Re: [MMSEM-UC] Music Use Case status from Giovanni Tummarello on 2007-04-26 (public-xg-mmsem@w3.org from April 2007)

From: Giovanni Tummarello <g.tummarello@gmail.com>
Date: Thu, 26 Apr 2007 02:06:57 +0100
To: MMSem-XG Public List <public-xg-mmsem@w3.org>
Message-ID: <462FFB31.90202@deri.org>
Hi guys,

here are some contributions on the music use case, first of all 
mentioning "lyrics" and "low level metadata" in the "complete 
description of a popular song". Lyrics are definitely needed if the 
description is "complete". Thoug not too much can be done with RDF, not 
all is lost, i suggest.
The commuter playlist is also described more in detail in its 
components, more details can be added i guess and of course plenty of 
fixes (will try to do that tomorrow a bit prior to the telecon).
Talk to you tomorrow
Giovanni
 

----------------------------

''Lyrics as metadata''

For a complete description of a song, lyrics must be considered as well.
While lyrics could in a sense be regarded as "acoustic metadata", they 
are per se actual information entities which have themselves annotation 
needs.
Lyrics share many similarities with metadata, e.g. they usually refer 
directly to well specified song, but acceptions exists as different 
artist might sing the same lyrics sometimes even with different musical 
bases and styles. Most notably, lyrics have often different authors than 
the music and voice that interprets them and might be composed at a 
different time.
Lyrics are not a simple text; they often have a structure which is 
similar to that of the song (e.g. a chorus) so they justify the use use 
of a markup language with a well specified semantics.
Unlike the previous types of metadata, however, they are not well suited 
to be expressed using the W3C Semantic Web initiative languages, e.g. in 
RDF. While RDF has been suggested instead of XML for for representig 
texts in situation where advanced and multilayered markup is wanted [Ref 
RDFTEI], music lyrics markup needs usually limit themselves to 
indicating particular sections of the songs (e.g. intro, outro, chorus) 
and possibly the performing character (e.g. in duets).
While there is no widespread standard for machine encoded lyrics, some 
have been proposed [LML][4ML] which in general fit the need for 
formatting and differentiating main parts.
An encoding in RDF of lyrics would be of limited use but still possible 
with RDF based queries possible just thanks to text search operators in 
the query language (therfore likely to be limited to "lyrics that 
contain word X").
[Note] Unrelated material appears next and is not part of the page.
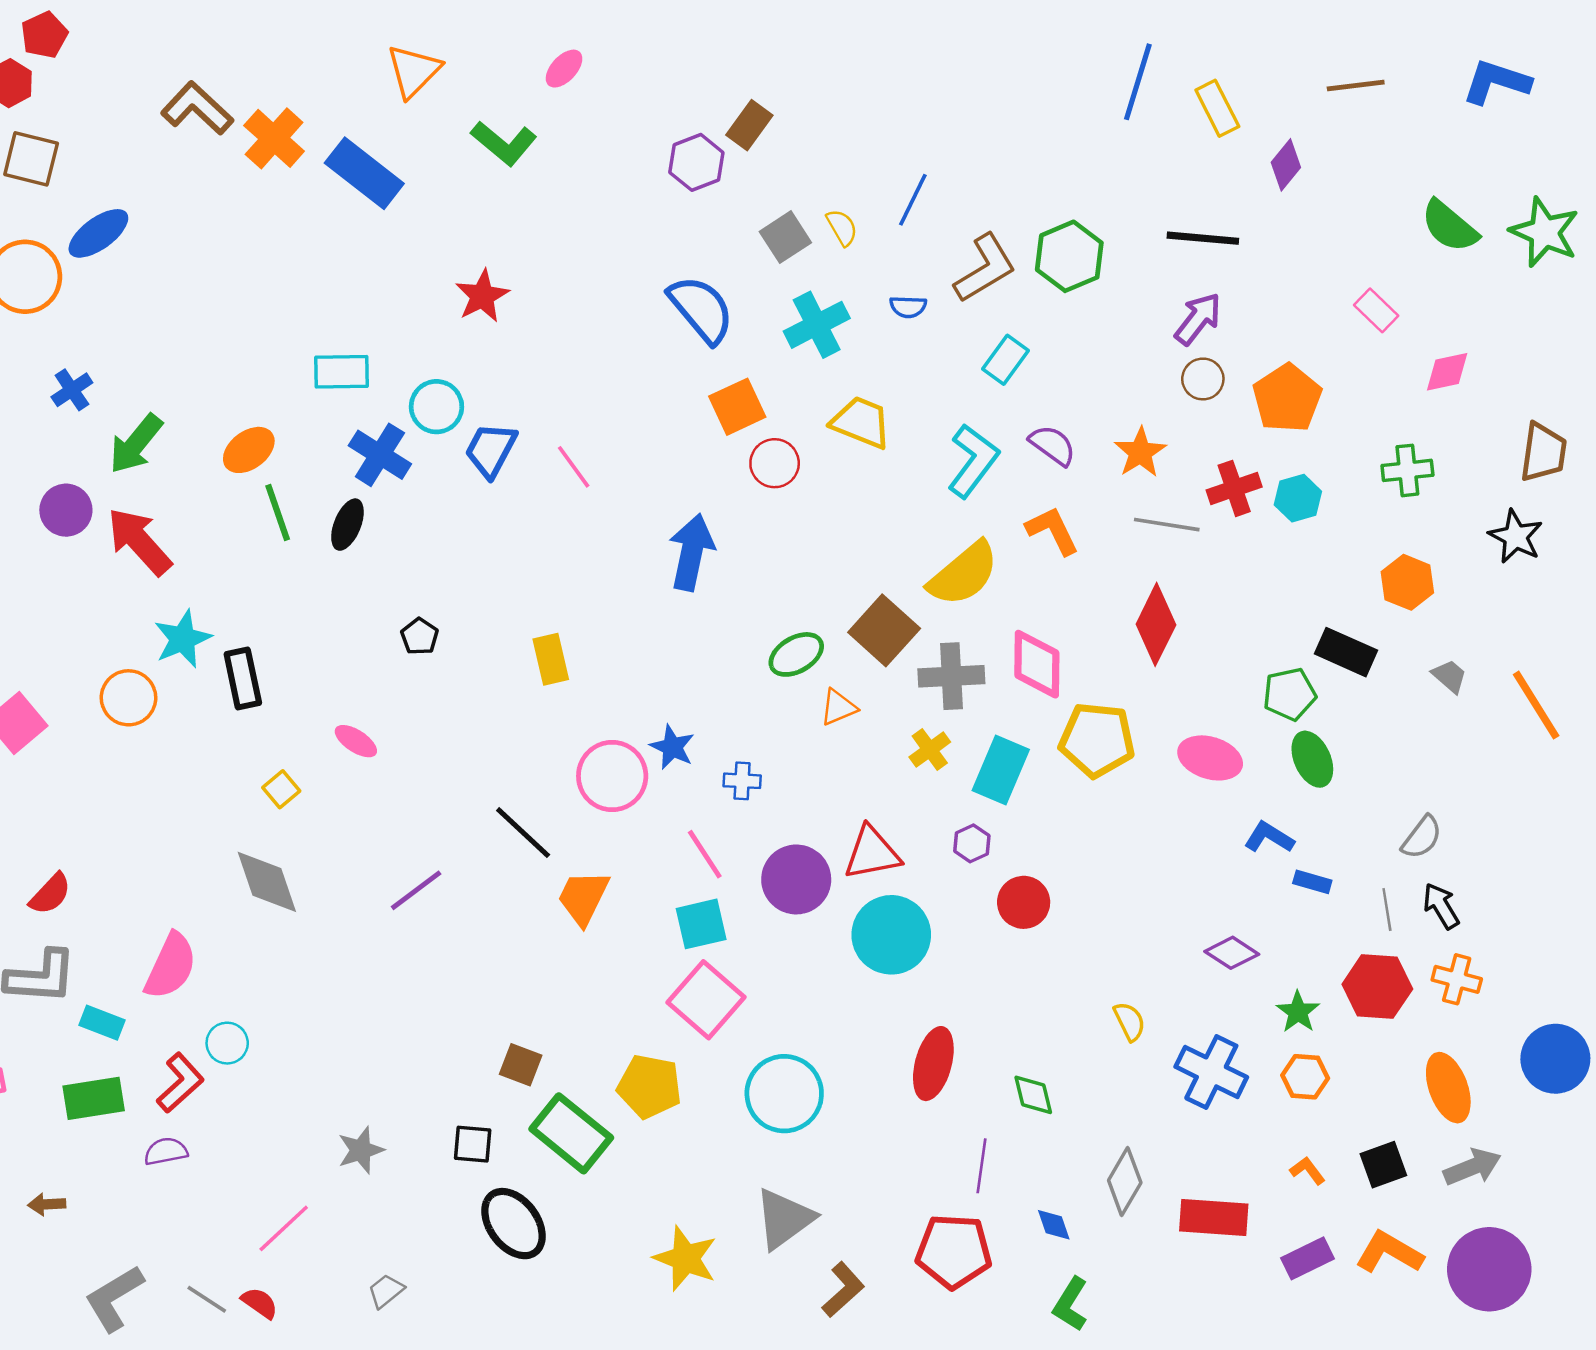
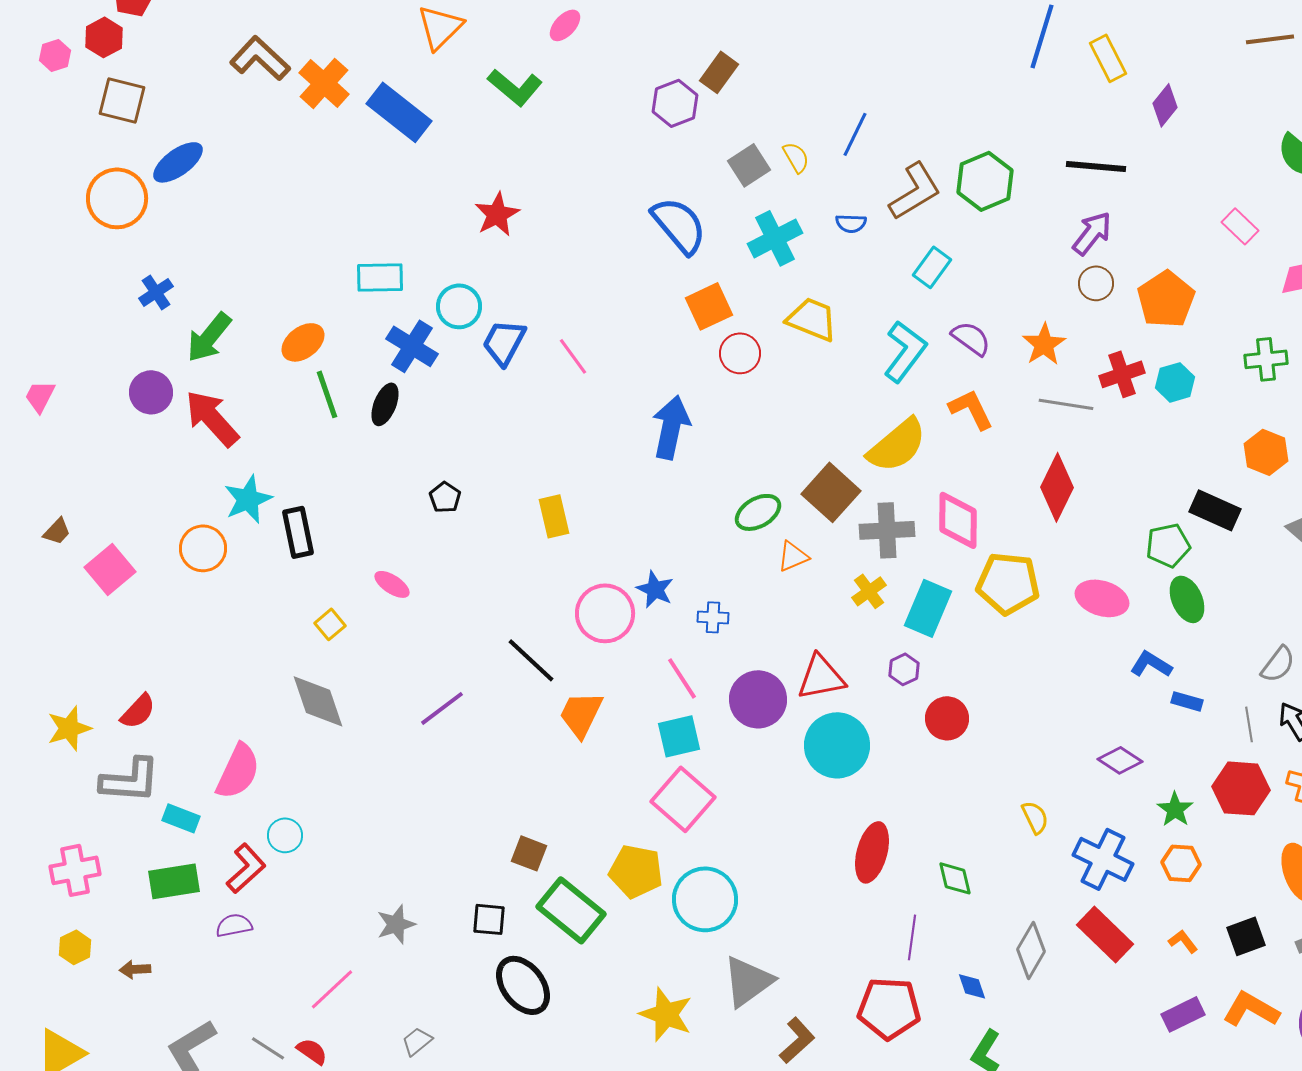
brown line: (1356, 85) -> (1270, 39), moved
cyan circle: (784, 1094) -> (705, 899), moved
red rectangle: (1214, 1218) -> (1105, 934), moved, turned 40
More complex queries could be possible if more 
characters are performing in the lirics and each denoted by an RDF 
entity which has other metadata attached to it (e.g. the metadata 
described in the examples above).

It is to be reported however that an RDF encoding would have the 
disadvantage of complexity. In general it would require a supporting 
software (for example http://rdftef.sourceforge.net/) to be encoded as 
XML/RDF can be difficultly written by hand. Also, contrary to an XML 
based encoding, it could not be easily visualized in a human readable 
way by, e.g., a simple XSLT transformation.

Both in case of RDF and XML encoding, interesting processing and queries 
(e.g. conceptual similarities between texts, moods etc) would 
necessitate advanced textual analysis algorithms well outside the scope 
or XML or RDF languages.
Interestingly however, it might be possible to use RDF description to 
encode the results of such advanced processings. Keyword extraction 
algorithms (usually a combination of statistical analysis, stemming and 
linguistical processing e.g. using wordnet) can be successfully employed 
on lyrics. The resulting reppresentative "terms" can be encoded as 
metadata to the lyrics or to the related song itself.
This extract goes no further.